This is Part Fourteen of our occasional commentary upon the Summary of Faith and Practice
Text: without even knowing what rebirth in the Pure Land truly is
Acknowledged Ignorance is the Basis of Enquiry
In his book ‘Revaluing Ethics’ Thomas Smith, writing about Aristotle, Plato and Socrates says, summarising their attitude, “Unless we know we do not know what virtue is, we cannot hope to attain virtue” p.57 The ancient philosophers are too often taken as asserting positions when what they are really doing is advocating enquiry. Positions are like landmarks along the path of enquiry. Unless we realise that we do not know what the Pure Land truly is, we cannot be on the path toward it. Such lack of awareness of our own ignorance tends to send us to one or other of two extremes. At one extreme, we think we know and so become dogmatic, fixed in one perspective and our enquiry comes to a halt. At the other extreme, we think that knowledge is impossible or worthless and our enquiry never even starts. However, it is the travelling that matters so it is important to start and not to get stopped. As one old Buddhist saying goes, “A journey of a thousand miles starts beneath one’s feet,” and as another says, “Travelling is hindered by arrival”.
Humility vs. Knowingness
Awareness of one’s ignorance is a necessary humility. In Buddhist psychology, we talk about vedana. It is the 2nd of the skandhas. Vedana is often translated as ‘feeling’ but this is quite a misleading translation, only catching one bit of the matter. Vedana is actually the mentality of the common person. The literal meaning is ‘knowingness’. Knowingness has the implication of thinking that one already knows more than is actually the case. Vedana includes our tendency to react to things, ‘for’ or ‘against’. In the Chinese Buddhist poem Hsin Hsin Ming it says “The oerfect way is without difficulty save that it avoid being for or against”. This does not mean going to the extreme of being unable to make a decision, but it does imply a certain tentativeness, willingness to be wrong and appreciation of the fact htat there are always many ways of seeing something. As Dogen says in Genjo Koan, the ocean is not just a great circle of blue, to the Naga King it is a jewelled palace, to the gods it is a string of pearl, to the fish it is a life world and so on.
Room for Everyone
The same is true with the Pure Land. When we first read this phrase it can come as a great relief. It is a relief personally, because we no longer feel that we have to understand something mysterious before we can proceed, that we are not in danger of being expelled from the community if we think something unorthodox and that if we change our mind tomorrow that will not be a disaster. It is also a relief in that it tells us that this is a broad church in which there is room for a wide range of open-minded people. All that we are required to wean ourselves of is too much vedana.

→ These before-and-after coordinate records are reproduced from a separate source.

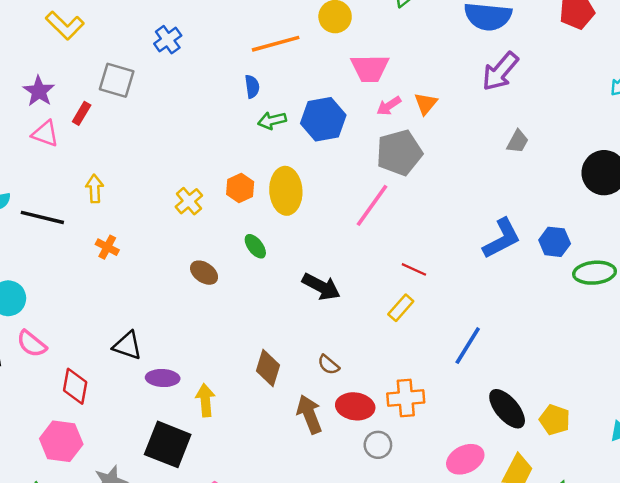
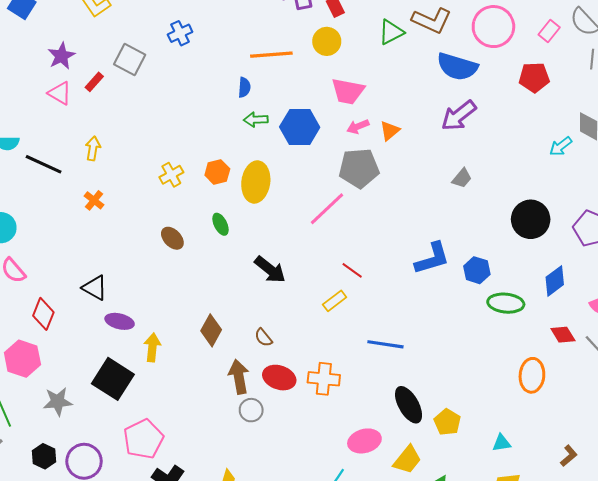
blue line: (468, 346) -> (385, 344), turned 56
gray circle: (378, 445) -> (251, 410), moved

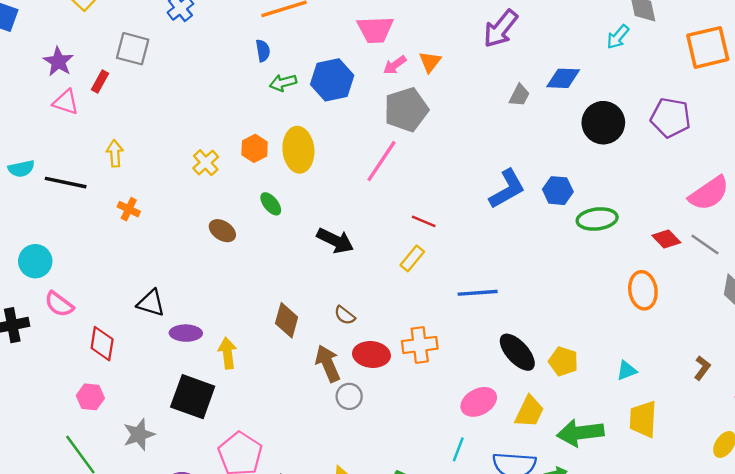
blue diamond: (555, 281) -> (563, 78), moved, turned 52
pink hexagon: (22, 359) -> (90, 397), size x0.7

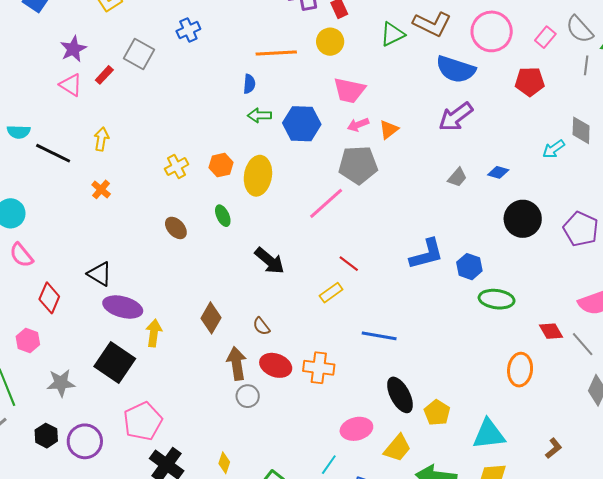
blue diamond: (563, 78) -> (498, 172), size x0.7
purple ellipse: (186, 333) -> (123, 307), size x1.4
cyan triangle: (627, 371) -> (489, 434), size x1.8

Many Perspectives Give All Round Appreciation
Evidently, there are many ways of thinking about the Pure Land. We can think about it literally and concretely and we can think about it metaphorically and poetically; we can imagine it sensorily and we can think about it cognitively; we can consider it as here and now, or as a goal for this world, as after death, as an ideal world far away, or as an aspect of eternity. If we have a zetetic rather than dogmatic approach, then we can appreciate all of these perspectives as each adding something to our all round appreciation of the matter, none being complete, ultimate and absolute, but each contributing something. This is similar to the fact that in Pureland we are not seeking a specific state of mind. One day we say the nembutsu and feel uplifted, another day, sad, another day reassured, another day challenged. It is not about arriving at the one right way to be, it is about fully investigating the Dharma in the light of the experience we have had and the wisdom that has been shone upon us.

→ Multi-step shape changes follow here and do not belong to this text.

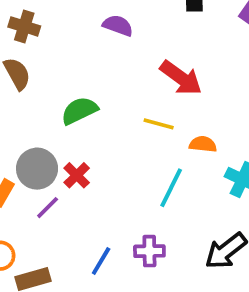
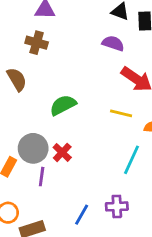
brown cross: (24, 26) -> (37, 43), moved
purple semicircle: (118, 26) -> (113, 43), moved
purple line: (48, 208) -> (42, 177), turned -36

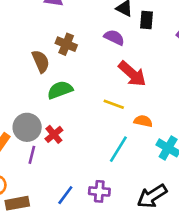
brown cross: (37, 43) -> (66, 44), moved
brown semicircle: (17, 79) -> (41, 61), moved

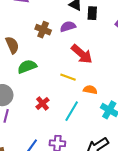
purple semicircle: (114, 37) -> (68, 26), turned -42
brown cross: (66, 44) -> (43, 30), moved
red cross: (54, 134) -> (43, 103), moved

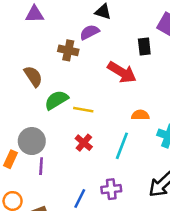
black rectangle: (92, 13) -> (144, 47), moved
purple semicircle: (68, 26) -> (89, 32), moved
yellow line: (68, 77) -> (83, 110), moved

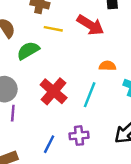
yellow line: (83, 110) -> (53, 29), moved
red cross: (84, 143) -> (54, 91), size x1.6

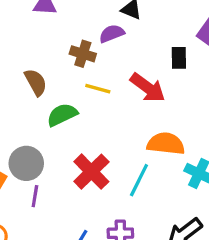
orange semicircle: (107, 66) -> (166, 144), size x1.6

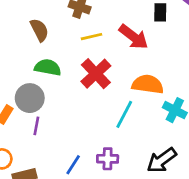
yellow line: (98, 89) -> (92, 37), turned -30
green semicircle: (62, 115) -> (48, 67), moved, turned 35
red cross: (91, 172) -> (96, 74), moved

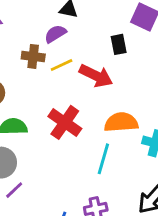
yellow line: (92, 37) -> (62, 65), moved
purple line: (36, 126) -> (14, 190), turned 48

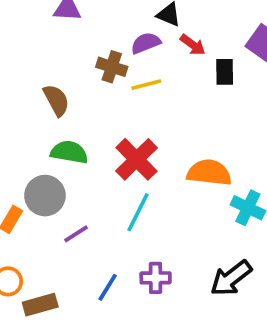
red arrow: (96, 76) -> (193, 45), moved, size x0.6
cyan line: (103, 159) -> (138, 212), moved
purple line: (14, 190) -> (76, 234), moved

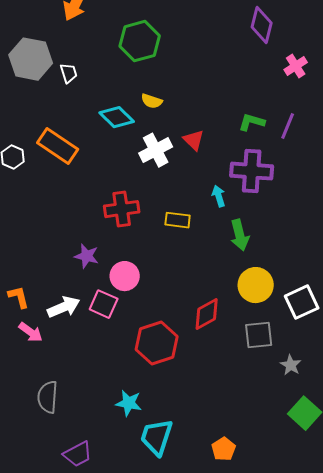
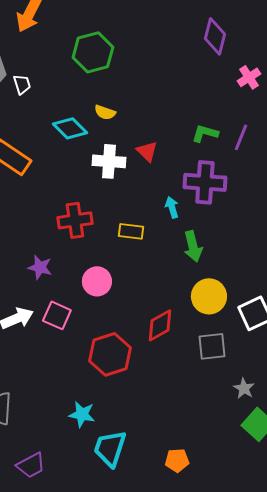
white cross: (156, 150) -> (109, 161), turned 32
pink circle: (125, 276) -> (97, 281), moved
gray star: (291, 365) -> (244, 388), moved
orange pentagon: (224, 449) -> (177, 460), turned 30

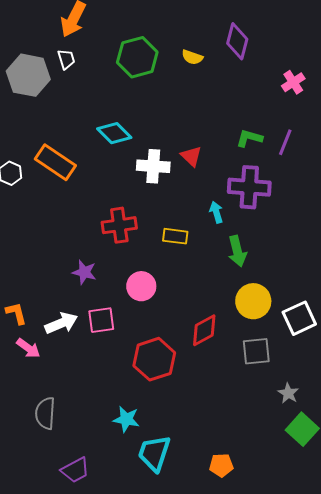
purple diamond: (215, 36) -> (237, 41), moved
white trapezoid: (22, 84) -> (66, 59), moved
yellow semicircle: (105, 112) -> (192, 57), moved
pink square: (57, 315) -> (101, 320), turned -32

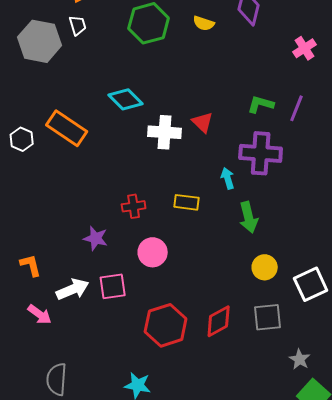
red cross: (119, 225) -> (134, 206), moved, size x0.7
yellow circle: (253, 301) -> (265, 267), size x0.7
orange L-shape: (16, 313) -> (31, 265), moved
red diamond: (204, 330) -> (219, 321), moved

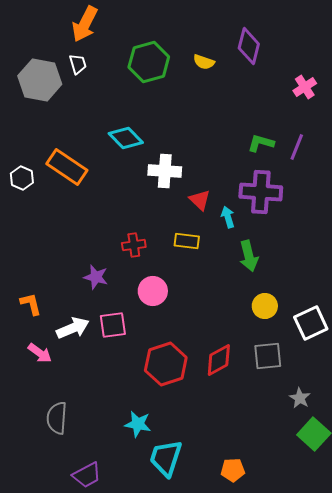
red triangle: (203, 122) -> (200, 200), moved

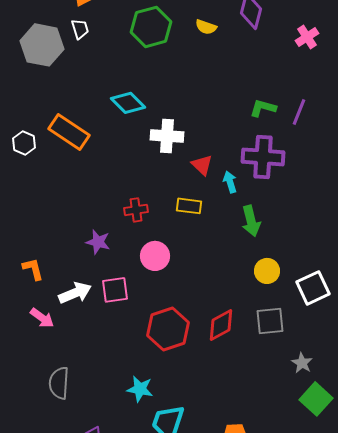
pink cross: (305, 87) -> (307, 37), moved

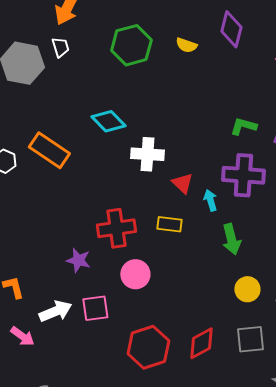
red cross: (136, 210) -> (116, 228), size x1.6

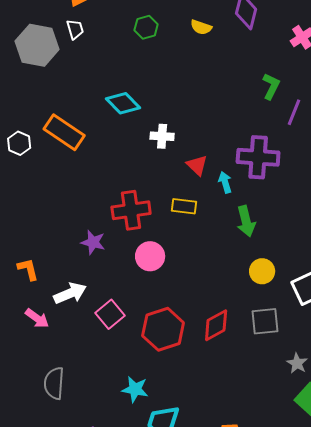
green hexagon: (131, 45) -> (146, 27), size x0.6
green L-shape: (243, 126) -> (271, 86), moved, turned 100
white cross: (147, 154) -> (162, 136), size x0.7
pink square: (95, 308) -> (110, 314), moved, turned -32

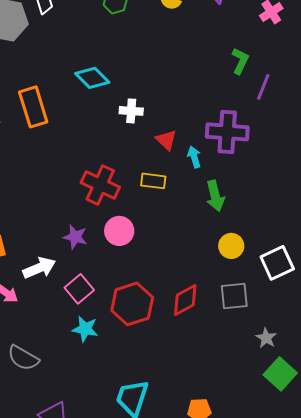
orange rectangle: (64, 132) -> (33, 107), turned 39
red cross: (131, 210) -> (100, 185), turned 33
purple star: (93, 242) -> (75, 237), moved
gray semicircle: (54, 383) -> (23, 358), turned -64
cyan star: (135, 389) -> (85, 329), moved

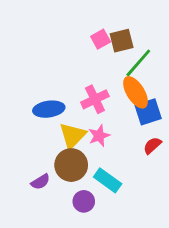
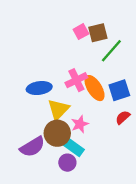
orange ellipse: (136, 92) -> (95, 88), moved
pink star: (99, 136) -> (80, 124), moved
cyan rectangle: (108, 180) -> (73, 147), moved
purple semicircle: (40, 182) -> (32, 147), size x1.6

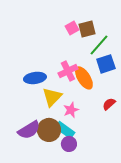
blue square: (119, 90) -> (106, 64), moved
brown circle: (57, 133) -> (49, 130), moved
purple circle: (67, 163) -> (69, 144), moved

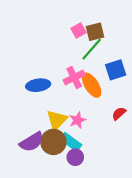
green line: (99, 45) -> (92, 49), moved
yellow triangle: (52, 97) -> (57, 120), moved

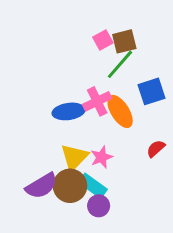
blue ellipse: (38, 85) -> (69, 111), moved

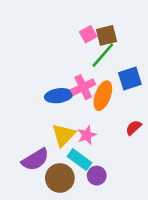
orange ellipse: (120, 111) -> (103, 96), turned 52
brown circle: (70, 186) -> (60, 178), moved
purple circle: (99, 206) -> (97, 176), moved

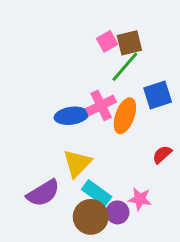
pink star: (87, 135) -> (140, 199), moved, turned 30
brown circle: (60, 178) -> (91, 217), moved

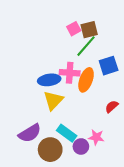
pink cross: (101, 105) -> (70, 73), turned 30
yellow triangle: (77, 163) -> (53, 100), moved
brown circle: (91, 217) -> (50, 150), moved

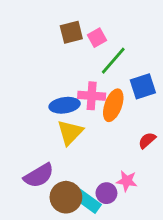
brown square: (89, 30) -> (71, 32), moved
cyan rectangle: (67, 133) -> (88, 201), moved

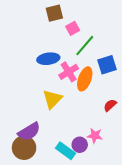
brown square: (71, 32) -> (54, 13), moved
pink cross: (92, 96) -> (69, 72), turned -36
blue ellipse: (65, 105) -> (48, 59), moved
brown circle: (66, 197) -> (24, 148), moved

The image of the Pure Land is never final, but it remains ever valuable to reflect upon as inspiration, as reassurance, as healing, as a resonance with things that are deeply archetypal within our being, echoes of the universe in the caverns of one’s heart. It can never be known in a final way for it is ever changing. The Pure Land is the field of influence of Buddha and Buddha is alive and eternally functioning. We are wanderers upon the Dharma path which means that we are wandering around the image of Buddha and his domain, now seeing it from this perspective, now from that, sometimes with little clarity, sometimes with more. It is not a matter of finding the one right vantage point. To know something more fully is not to have always seen it one way, but to have encountered it in many ways, times, circumstances and modes.

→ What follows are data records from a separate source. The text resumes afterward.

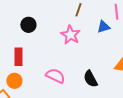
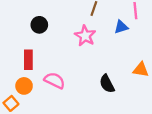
pink semicircle: (55, 76) -> (55, 81), moved

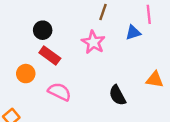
red rectangle: (28, 60) -> (50, 55), moved, turned -54
orange circle: (24, 86) -> (26, 74), moved

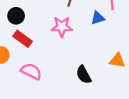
pink star: (93, 42) -> (62, 27), turned -30

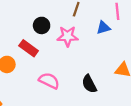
black circle: (16, 16) -> (42, 25), moved
pink semicircle: (31, 71) -> (49, 81), moved

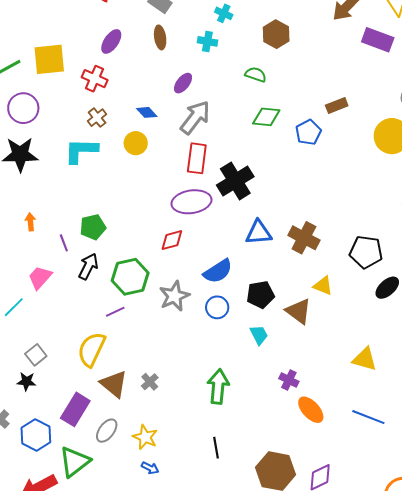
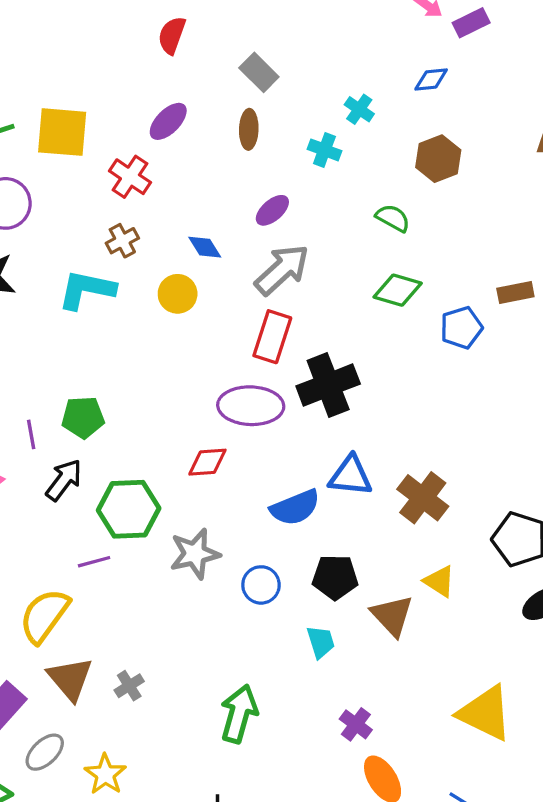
blue semicircle: (218, 271) -> (295, 507), moved
yellow triangle: (365, 359) -> (485, 713), size x1.4

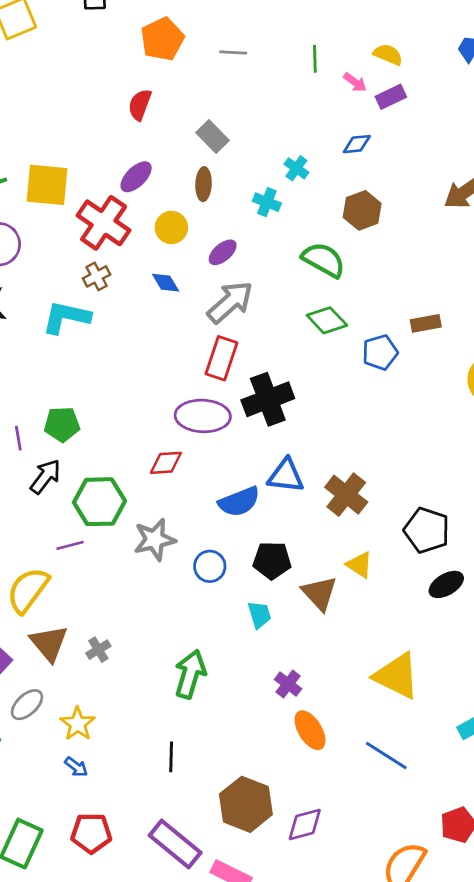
red cross: (130, 177) -> (104, 223), size x1.5
green semicircle: (393, 218) -> (324, 260), size x1.5
green diamond: (398, 290) -> (327, 320), turned 30
yellow circle: (178, 294) -> (171, 227), moved

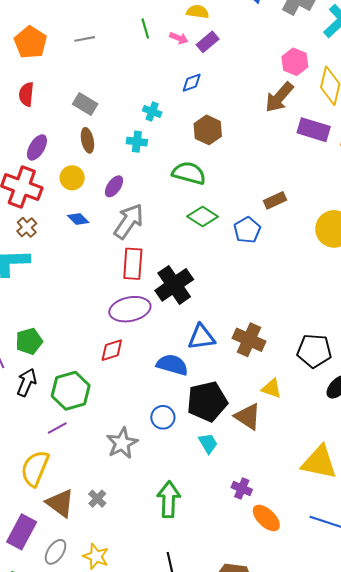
blue semicircle: (239, 502) -> (172, 365), turned -128
gray star: (155, 540) -> (122, 443), moved
black pentagon: (272, 560) -> (207, 401), size x1.4

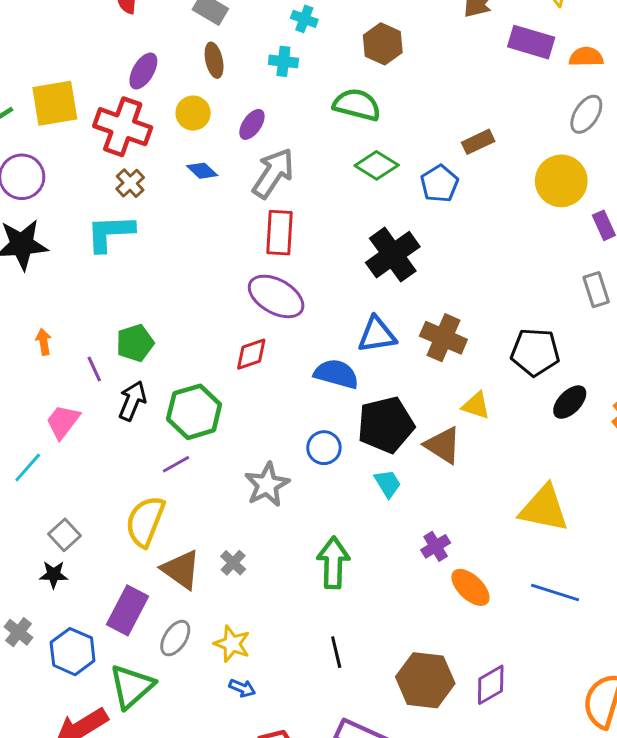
black cross: (174, 285) -> (393, 255), moved
purple ellipse: (130, 309) -> (276, 296), turned 42
purple cross: (242, 488) -> (436, 546), turned 36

There is something here about deep and broad acceptance, of one’s own partiality and uncertainty as well as one’s interest, enthusiasm and investment, and also of others with their many perspectives and experiences. It implies a willingness to expand the heart and mind. In the reductionist approach, one rejects everything that one does not have certainty about and ends up living in a very constricted domain. In the expansionist approach one appreciates everything. There is an interesting comparison to be made here with the method of science. Many people wrongly take science reductionistically, taking it to be a matter of only accepting what has been firmly established. Philosophers of science will then tell us that there is nothing that has been really firmly established and that science is actually the tentative acceptance of everything that has not been firmly disproven. This latter is a much more valuable way. It enables one to think and imagine ‘out of the box’ as has done by all the great geniuses - like Einstein, Darwin, of Copernicus.
So this liberating phrase is a manifesto for an open attitude to spirituality. Interestingly, it also allows us to take on elements of religiosity that modern prejudice might lead us to reject as ‘old fashioned’ too, and this can give our spirituality a much more robust feel. We can take things as metaphorical and reinterpret it all in terms of currently politically correct thought, but we don’t have to. There are also other ways that have been found to be of immense value by great saints throughout the ages. Modern people tend to think themselves to be liberated and free from old fashioned prejudice when in reality they are just prejudiced against those ‘old fashioned’ styles of thinking. The truly open minded person can encompass both, but such people are relatively rare.
“Without even knowing” is an invitation to humility, but a humility that opens doors, widens the horizon and lets in a great variety of sacred influence, like water and sunshine for the little seedlings that we are.